VwGH 2006/16/0125

VwGH2006/16/012528.2.2007

Der Verwaltungsgerichtshof hat durch den Vorsitzenden Senatspräsident Dr. Steiner und die Hofräte Dr. Höfinger, Dr. Köller, Dr. Thoma und Dr. Zehetner als Richter, im Beisein des Schriftführers Mag. Pfau, über die Beschwerde der B GmbH & Co KG in L, vertreten durch die Doralt Seist Csoklich Rechtsanwalts-Partnerschaft in 1090 Wien, Währinger Straße 2-4, gegen die Bescheide des unabhängigen Finanzsenates, Zollsenat 3 (K), vom 23. Juni 2006, Zlen. ZRV/246-Z3K/04 und ZRV/247-Z3K/04, betreffend Eingangsabgaben, zu Recht erkannt:

Normen

31992R2913 ZK 1992 Art161 Abs1;
31992R2913 ZK 1992 Art182 Abs1;
31992R2913 ZK 1992 Art203;
31992R2913 ZK 1992 Art212a;
31992R2913 ZK 1992 Art213;
31992R2913 ZK 1992 Art215 Abs1;
31992R2913 ZK 1992 Art221;
31993R2454 ZKDV 1993 Art865;
B-VG Art130 Abs2;
31992R2913 ZK 1992 Art161 Abs1;
31992R2913 ZK 1992 Art182 Abs1;
31992R2913 ZK 1992 Art203;
31992R2913 ZK 1992 Art212a;
31992R2913 ZK 1992 Art213;
31992R2913 ZK 1992 Art215 Abs1;
31992R2913 ZK 1992 Art221;
31993R2454 ZKDV 1993 Art865;
B-VG Art130 Abs2;

 

Spruch:

Die Beschwerde wird als unbegründet abgewiesen.

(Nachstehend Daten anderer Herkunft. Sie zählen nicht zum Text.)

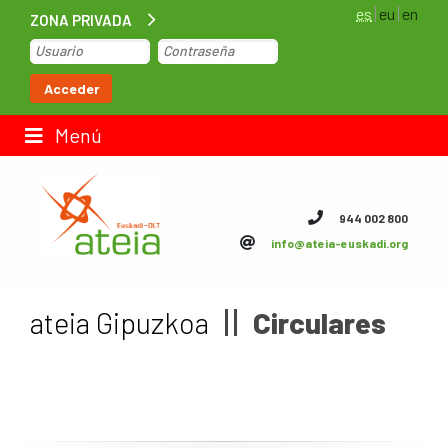
es
eu
en
ZONA PRIVADA
Inicio
Acceder
Bolsa de trabajo
Menú
Contacto
944 002 800
info@ateia-euskadi.org
ateia Euskadi
Feteia
ateia Gipuzkoa
Circulares
Infraestructuras
ateia Bizkaia
ateia Gipuzkoa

Die beschwerdeführende Partei hat dem Bund Aufwendungen in der Höhe von EUR 433,40 binnen zwei Wochen bei sonstiger Exekution zu ersetzen.

Begründung

I. Mit drei Bescheiden vom 16. Dezember 2003 teilte das Hauptzollamt Salzburg der beschwerdeführenden Partei die gemäß Art. 204 Abs. 1 Buchstabe a und Abs. 3 ZK in Verbindung mit § 2 Abs. 1 ZollR-DG entstandene Eingangsabgabenschuld mit und schrieb die Abgabenerhöhung vor, weil in diesen drei Fällen die Pflichten, bestimmte Waren im vereinfachten Versandverfahren an den festgelegten zugelassenen Ort zu befördern und nach den zur Nämlichkeitssicherung getroffenen Maßnahmen zu übernehmen, nicht erfüllt worden seien.

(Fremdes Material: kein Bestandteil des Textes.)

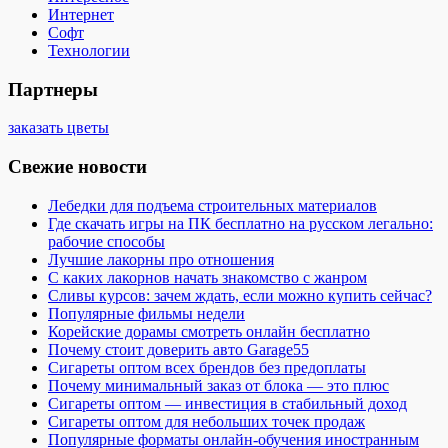
Интернет
Софт
Технологии
Партнеры
заказать цветы
Свежие новости
Лебедки для подъема строительных материалов
Где скачать игры на ПК бесплатно на русском легально:
рабочие способы
Лучшие лакорны про отношения
С каких лакорнов начать знакомство с жанром
Сливы курсов: зачем ждать, если можно купить сейчас?
Популярные фильмы недели
Корейские дорамы смотреть онлайн бесплатно
Почему стоит доверить авто Garage55
Сигареты оптом всех брендов без предоплаты
Почему минимальный заказ от блока — это плюс
Сигареты оптом — инвестиция в стабильный доход
Сигареты оптом для небольших точек продаж
Популярные форматы онлайн-обучения иностранным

Die beschwerdeführende Partei erhob dagegen Berufung.

Mit Berufungsvorentscheidung vom 11. Oktober 2004 wies das Zollamt Salzburg die Berufung als unbegründet ab.

Die Beschwerdeführerin erhob dagegen Beschwerde an den unabhängigen Finanzsenat.

II. Nach durchgeführter Betriebsprüfung durch das Zollamt Salzburg teilte dieses mit Bescheid vom 6. Mai 2004 der beschwerdeführenden Partei für weitere 93 Fälle die gemäß Art. 204 Abs. 1 Buchstabe a und Abs. 3 ZK iVm § 2 Abs. 1 ZollR-DG entstandene Eingangsabgabenschuld mit und schrieb die Abgabenerhöhung vor, weil Pflichten im vereinfachten Versandverfahren zur Sammelanmeldung nicht erfüllt worden seien.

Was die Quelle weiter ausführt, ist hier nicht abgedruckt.